Invertiti i rapporti di forza?
La domanda è legittima. È addirittura necessaria.
Le forze in gioco sono le due più grandi forze al mondo: Stati Uniti e Cina.
I rapporti sono complessi, a dir poco tesi: forse persino rovesciati, appunto.
La visita di Blinken a Pechino è storica, epocale.
Prima l’incontro con l’omologo, il titolare degli Esteri Qin Gang, poi il faccia a faccia con il presidente in persona, Xi Jinping.
Le rispettive diplomazie celebrano «progressi» ed evidenziano il bisogno di «stabilizzare i rapporti bilaterali».
Ma la realtà dei fatti è parecchio più complicata, e soprattutto divisiva.
La guerra in Ucraina, la posizione sulla Russia. Per non parlare di Taiwan, terreno fertile di un possibile nuovo scontro, diretto, dunque peggiore del precedente, di Kiev e dintorni.
E ancora: le sanzioni, i Diritti Umani, il concetto stesso di democrazia.
Tutto.
Tutto sembra dividere Usa e Cina.
E non c’è diplomazia che tenga. Non c’è documento di sintesi che possa effettivamente avvicinare due Paesi, due realtà, e due modelli, che di fatto sono opposti, sono opposti in tutto.

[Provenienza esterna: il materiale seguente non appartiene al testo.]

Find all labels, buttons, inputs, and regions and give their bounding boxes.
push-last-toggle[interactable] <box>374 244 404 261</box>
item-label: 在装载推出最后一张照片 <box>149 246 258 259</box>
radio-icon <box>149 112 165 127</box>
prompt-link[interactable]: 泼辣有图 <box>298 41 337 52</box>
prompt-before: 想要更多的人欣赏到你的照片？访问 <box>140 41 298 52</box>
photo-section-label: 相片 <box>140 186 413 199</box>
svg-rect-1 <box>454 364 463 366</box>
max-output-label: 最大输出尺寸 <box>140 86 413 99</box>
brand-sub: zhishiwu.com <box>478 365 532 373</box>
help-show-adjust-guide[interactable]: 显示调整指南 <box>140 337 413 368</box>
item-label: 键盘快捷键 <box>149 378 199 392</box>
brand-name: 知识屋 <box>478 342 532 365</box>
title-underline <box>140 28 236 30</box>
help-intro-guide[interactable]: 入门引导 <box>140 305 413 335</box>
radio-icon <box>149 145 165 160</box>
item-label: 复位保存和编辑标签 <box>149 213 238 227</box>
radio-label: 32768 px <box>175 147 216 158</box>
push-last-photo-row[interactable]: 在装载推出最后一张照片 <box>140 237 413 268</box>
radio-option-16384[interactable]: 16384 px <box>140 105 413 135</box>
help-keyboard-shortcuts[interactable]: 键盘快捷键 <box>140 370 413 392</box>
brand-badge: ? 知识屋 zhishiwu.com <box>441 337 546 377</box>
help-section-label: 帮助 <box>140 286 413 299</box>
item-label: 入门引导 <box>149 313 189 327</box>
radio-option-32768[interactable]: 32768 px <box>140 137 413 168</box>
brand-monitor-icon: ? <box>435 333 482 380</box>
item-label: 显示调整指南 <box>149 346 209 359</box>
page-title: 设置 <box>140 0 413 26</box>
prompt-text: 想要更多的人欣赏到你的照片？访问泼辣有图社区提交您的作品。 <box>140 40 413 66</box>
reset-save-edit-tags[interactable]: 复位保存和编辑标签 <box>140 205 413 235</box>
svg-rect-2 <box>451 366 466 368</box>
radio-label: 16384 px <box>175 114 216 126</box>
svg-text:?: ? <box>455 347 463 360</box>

E poi ci sono degli aspetti “estetici” da analizzare.
Perché se è vero che il segretario di Stato americano è stato ricevuto dal suo evidentemente più alto in grado presidente cinese (gesto che in diplomazia va valutato come di grande apertura, quasi di alta concessione), è altrettanto vero, però, che il fare di Xi è sprezzante.
“Non prendiamo ordini dagli Stati Uniti né accettiamo disposizioni su come dovremmo muoverci, quali che siano i temi”.
È questo, chiarissimo, il messaggio forte della Cina al mondo.
Legami economico-commerciali e dialogo aperto, costante e schietto.
Ma nessuna interferenza. Specie sulla politica di “una sola Cina”, riguardo a quella Taiwan che Pechino sente sua e basta.
Di queste 48 ore sino-americane, dunque, che cosa resta?
Resta l’immagine di un’America che ci prova, seppur con un presidente lontano e debole.
E resta impressa l’immagine di una Cina che, no, di piegarsi ai diktat occidentali, non ci pensa nemmeno.
Che la seconda sia oramai più forte della prima?
Che siano davvero invertiti i rapporti di forza?
La domanda è legittima. È addirittura necessaria. E resta lecita.